> Problem to work on:
Please set down each line of the material exactly.
******************************
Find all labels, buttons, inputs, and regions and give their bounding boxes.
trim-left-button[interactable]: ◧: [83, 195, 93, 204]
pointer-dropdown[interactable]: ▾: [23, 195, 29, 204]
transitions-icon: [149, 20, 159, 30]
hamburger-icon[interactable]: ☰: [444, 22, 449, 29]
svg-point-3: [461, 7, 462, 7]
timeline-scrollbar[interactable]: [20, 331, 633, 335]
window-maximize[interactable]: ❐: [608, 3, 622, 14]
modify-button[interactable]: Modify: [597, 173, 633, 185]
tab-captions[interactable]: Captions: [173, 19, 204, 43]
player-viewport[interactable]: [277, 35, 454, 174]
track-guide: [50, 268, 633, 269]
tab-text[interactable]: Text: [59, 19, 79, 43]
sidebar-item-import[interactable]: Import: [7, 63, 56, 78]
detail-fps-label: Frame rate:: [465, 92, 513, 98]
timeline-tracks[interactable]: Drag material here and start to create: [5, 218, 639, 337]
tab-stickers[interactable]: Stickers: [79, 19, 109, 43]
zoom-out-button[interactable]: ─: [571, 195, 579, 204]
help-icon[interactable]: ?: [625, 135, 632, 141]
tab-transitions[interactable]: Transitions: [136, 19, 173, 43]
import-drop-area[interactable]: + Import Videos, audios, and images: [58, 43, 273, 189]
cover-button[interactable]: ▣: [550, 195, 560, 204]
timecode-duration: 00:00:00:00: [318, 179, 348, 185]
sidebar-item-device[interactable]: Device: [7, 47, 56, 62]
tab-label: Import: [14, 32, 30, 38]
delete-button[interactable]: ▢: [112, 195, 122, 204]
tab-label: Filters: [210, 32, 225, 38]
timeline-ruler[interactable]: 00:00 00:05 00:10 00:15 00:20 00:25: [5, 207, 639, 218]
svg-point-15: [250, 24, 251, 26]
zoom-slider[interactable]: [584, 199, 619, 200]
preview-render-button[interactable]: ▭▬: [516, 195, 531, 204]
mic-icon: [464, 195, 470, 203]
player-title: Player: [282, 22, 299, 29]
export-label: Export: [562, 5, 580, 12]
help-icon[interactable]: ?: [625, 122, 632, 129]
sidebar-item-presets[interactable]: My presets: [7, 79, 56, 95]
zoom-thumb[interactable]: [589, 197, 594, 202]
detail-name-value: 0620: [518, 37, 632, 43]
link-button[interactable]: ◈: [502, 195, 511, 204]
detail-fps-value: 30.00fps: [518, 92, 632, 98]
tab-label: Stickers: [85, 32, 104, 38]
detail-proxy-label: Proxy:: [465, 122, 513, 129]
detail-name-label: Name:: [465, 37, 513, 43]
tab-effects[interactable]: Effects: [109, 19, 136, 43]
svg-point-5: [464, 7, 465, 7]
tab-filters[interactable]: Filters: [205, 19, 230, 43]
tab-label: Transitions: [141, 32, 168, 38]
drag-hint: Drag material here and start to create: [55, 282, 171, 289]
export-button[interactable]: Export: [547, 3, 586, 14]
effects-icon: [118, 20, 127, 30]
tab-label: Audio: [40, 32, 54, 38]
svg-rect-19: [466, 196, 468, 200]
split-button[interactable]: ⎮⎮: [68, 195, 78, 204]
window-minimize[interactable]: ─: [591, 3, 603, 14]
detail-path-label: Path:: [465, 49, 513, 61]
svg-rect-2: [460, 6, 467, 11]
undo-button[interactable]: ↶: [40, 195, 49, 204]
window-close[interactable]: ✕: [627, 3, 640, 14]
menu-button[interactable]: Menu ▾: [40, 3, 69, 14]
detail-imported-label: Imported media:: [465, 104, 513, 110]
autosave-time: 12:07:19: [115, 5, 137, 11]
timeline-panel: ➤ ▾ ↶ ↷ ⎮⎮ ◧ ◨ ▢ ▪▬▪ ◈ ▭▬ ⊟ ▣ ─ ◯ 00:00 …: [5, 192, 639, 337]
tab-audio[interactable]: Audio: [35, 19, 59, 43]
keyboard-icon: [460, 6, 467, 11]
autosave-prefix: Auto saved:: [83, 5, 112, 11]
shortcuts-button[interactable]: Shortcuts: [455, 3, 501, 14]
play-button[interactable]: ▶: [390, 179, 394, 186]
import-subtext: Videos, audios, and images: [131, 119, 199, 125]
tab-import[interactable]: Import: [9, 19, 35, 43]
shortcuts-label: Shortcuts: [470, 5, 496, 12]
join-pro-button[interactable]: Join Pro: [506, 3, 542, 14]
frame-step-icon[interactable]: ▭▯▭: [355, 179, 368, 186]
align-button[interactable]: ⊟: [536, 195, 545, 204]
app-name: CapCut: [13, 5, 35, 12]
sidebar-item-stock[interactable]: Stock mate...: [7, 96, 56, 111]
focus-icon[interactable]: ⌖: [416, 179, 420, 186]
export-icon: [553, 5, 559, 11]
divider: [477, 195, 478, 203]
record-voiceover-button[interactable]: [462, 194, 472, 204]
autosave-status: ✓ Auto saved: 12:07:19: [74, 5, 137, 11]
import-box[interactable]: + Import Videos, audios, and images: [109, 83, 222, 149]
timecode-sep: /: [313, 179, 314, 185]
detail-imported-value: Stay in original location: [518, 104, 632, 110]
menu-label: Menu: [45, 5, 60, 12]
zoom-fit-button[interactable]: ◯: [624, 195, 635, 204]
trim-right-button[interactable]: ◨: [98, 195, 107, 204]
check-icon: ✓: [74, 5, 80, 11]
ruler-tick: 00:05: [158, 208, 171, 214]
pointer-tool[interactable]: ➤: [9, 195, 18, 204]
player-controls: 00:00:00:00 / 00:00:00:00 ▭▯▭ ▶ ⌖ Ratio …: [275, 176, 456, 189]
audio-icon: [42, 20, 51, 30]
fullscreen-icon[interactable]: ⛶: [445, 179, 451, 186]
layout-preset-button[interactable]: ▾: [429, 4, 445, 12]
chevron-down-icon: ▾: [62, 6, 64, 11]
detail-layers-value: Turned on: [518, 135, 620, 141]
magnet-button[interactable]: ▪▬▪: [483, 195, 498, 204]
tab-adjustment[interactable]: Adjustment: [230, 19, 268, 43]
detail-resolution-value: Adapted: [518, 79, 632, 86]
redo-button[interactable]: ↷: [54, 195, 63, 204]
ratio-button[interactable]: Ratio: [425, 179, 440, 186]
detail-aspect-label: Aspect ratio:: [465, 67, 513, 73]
******************************
> Final answer:
Find all labels, buttons, inputs, and regions and give their bounding boxes.
trim-left-button[interactable]: ◧: [83, 195, 93, 204]
pointer-dropdown[interactable]: ▾: [23, 195, 29, 204]
transitions-icon: [149, 20, 159, 30]
hamburger-icon[interactable]: ☰: [444, 22, 449, 29]
svg-point-3: [461, 7, 462, 7]
timeline-scrollbar[interactable]: [20, 331, 633, 335]
window-maximize[interactable]: ❐: [608, 3, 622, 14]
modify-button[interactable]: Modify: [597, 173, 633, 185]
tab-captions[interactable]: Captions: [173, 19, 204, 43]
player-viewport[interactable]: [277, 35, 454, 174]
track-guide: [50, 268, 633, 269]
tab-text[interactable]: Text: [59, 19, 79, 43]
sidebar-item-import[interactable]: Import: [7, 63, 56, 78]
detail-fps-label: Frame rate:: [465, 92, 513, 98]
timeline-tracks[interactable]: Drag material here and start to create: [5, 218, 639, 337]
tab-stickers[interactable]: Stickers: [79, 19, 109, 43]
zoom-out-button[interactable]: ─: [571, 195, 579, 204]
help-icon[interactable]: ?: [625, 135, 632, 141]
tab-transitions[interactable]: Transitions: [136, 19, 173, 43]
import-drop-area[interactable]: + Import Videos, audios, and images: [58, 43, 273, 189]
cover-button[interactable]: ▣: [550, 195, 560, 204]
timecode-duration: 00:00:00:00: [318, 179, 348, 185]
sidebar-item-device[interactable]: Device: [7, 47, 56, 62]
tab-label: Import: [14, 32, 30, 38]
delete-button[interactable]: ▢: [112, 195, 122, 204]
tab-label: Filters: [210, 32, 225, 38]
timeline-ruler[interactable]: 00:00 00:05 00:10 00:15 00:20 00:25: [5, 207, 639, 218]
svg-point-15: [250, 24, 251, 26]
zoom-slider[interactable]: [584, 199, 619, 200]
preview-render-button[interactable]: ▭▬: [516, 195, 531, 204]
mic-icon: [464, 195, 470, 203]
player-title: Player: [282, 22, 299, 29]
export-label: Export: [562, 5, 580, 12]
help-icon[interactable]: ?: [625, 122, 632, 129]
sidebar-item-presets[interactable]: My presets: [7, 79, 56, 95]
zoom-thumb[interactable]: [589, 197, 594, 202]
detail-name-value: 0620: [518, 37, 632, 43]
link-button[interactable]: ◈: [502, 195, 511, 204]
detail-fps-value: 30.00fps: [518, 92, 632, 98]
tab-label: Stickers: [85, 32, 104, 38]
detail-proxy-label: Proxy:: [465, 122, 513, 129]
detail-name-label: Name:: [465, 37, 513, 43]
tab-effects[interactable]: Effects: [109, 19, 136, 43]
svg-point-5: [464, 7, 465, 7]
tab-filters[interactable]: Filters: [205, 19, 230, 43]
tab-label: Transitions: [141, 32, 168, 38]
drag-hint: Drag material here and start to create: [55, 282, 171, 289]
export-button[interactable]: Export: [547, 3, 586, 14]
effects-icon: [118, 20, 127, 30]
tab-label: Audio: [40, 32, 54, 38]
svg-rect-19: [466, 196, 468, 200]
split-button[interactable]: ⎮⎮: [68, 195, 78, 204]
window-minimize[interactable]: ─: [591, 3, 603, 14]
detail-path-label: Path:: [465, 49, 513, 61]
svg-rect-2: [460, 6, 467, 11]
undo-button[interactable]: ↶: [40, 195, 49, 204]
window-close[interactable]: ✕: [627, 3, 640, 14]
menu-button[interactable]: Menu ▾: [40, 3, 69, 14]
detail-imported-label: Imported media:: [465, 104, 513, 110]
autosave-time: 12:07:19: [115, 5, 137, 11]
timeline-panel: ➤ ▾ ↶ ↷ ⎮⎮ ◧ ◨ ▢ ▪▬▪ ◈ ▭▬ ⊟ ▣ ─ ◯ 00:00 …: [5, 192, 639, 337]
tab-audio[interactable]: Audio: [35, 19, 59, 43]
keyboard-icon: [460, 6, 467, 11]
autosave-prefix: Auto saved:: [83, 5, 112, 11]
shortcuts-button[interactable]: Shortcuts: [455, 3, 501, 14]
play-button[interactable]: ▶: [390, 179, 394, 186]
import-subtext: Videos, audios, and images: [131, 119, 199, 125]
tab-import[interactable]: Import: [9, 19, 35, 43]
shortcuts-label: Shortcuts: [470, 5, 496, 12]
join-pro-button[interactable]: Join Pro: [506, 3, 542, 14]
frame-step-icon[interactable]: ▭▯▭: [355, 179, 368, 186]
align-button[interactable]: ⊟: [536, 195, 545, 204]
app-name: CapCut: [13, 5, 35, 12]
sidebar-item-stock[interactable]: Stock mate...: [7, 96, 56, 111]
focus-icon[interactable]: ⌖: [416, 179, 420, 186]
export-icon: [553, 5, 559, 11]
divider: [477, 195, 478, 203]
record-voiceover-button[interactable]: [462, 194, 472, 204]
autosave-status: ✓ Auto saved: 12:07:19: [74, 5, 137, 11]
import-box[interactable]: + Import Videos, audios, and images: [109, 83, 222, 149]
timecode-sep: /: [313, 179, 314, 185]
detail-imported-value: Stay in original location: [518, 104, 632, 110]
menu-label: Menu: [45, 5, 60, 12]
zoom-fit-button[interactable]: ◯: [624, 195, 635, 204]
trim-right-button[interactable]: ◨: [98, 195, 107, 204]
check-icon: ✓: [74, 5, 80, 11]
ruler-tick: 00:05: [158, 208, 171, 214]
pointer-tool[interactable]: ➤: [9, 195, 18, 204]
player-controls: 00:00:00:00 / 00:00:00:00 ▭▯▭ ▶ ⌖ Ratio …: [275, 176, 456, 189]
audio-icon: [42, 20, 51, 30]
fullscreen-icon[interactable]: ⛶: [445, 179, 451, 186]
layout-preset-button[interactable]: ▾: [429, 4, 445, 12]
chevron-down-icon: ▾: [62, 6, 64, 11]
detail-layers-value: Turned on: [518, 135, 620, 141]
magnet-button[interactable]: ▪▬▪: [483, 195, 498, 204]
tab-adjustment[interactable]: Adjustment: [230, 19, 268, 43]
detail-resolution-value: Adapted: [518, 79, 632, 86]
redo-button[interactable]: ↷: [54, 195, 63, 204]
ratio-button[interactable]: Ratio: [425, 179, 440, 186]
detail-aspect-label: Aspect ratio:: [465, 67, 513, 73]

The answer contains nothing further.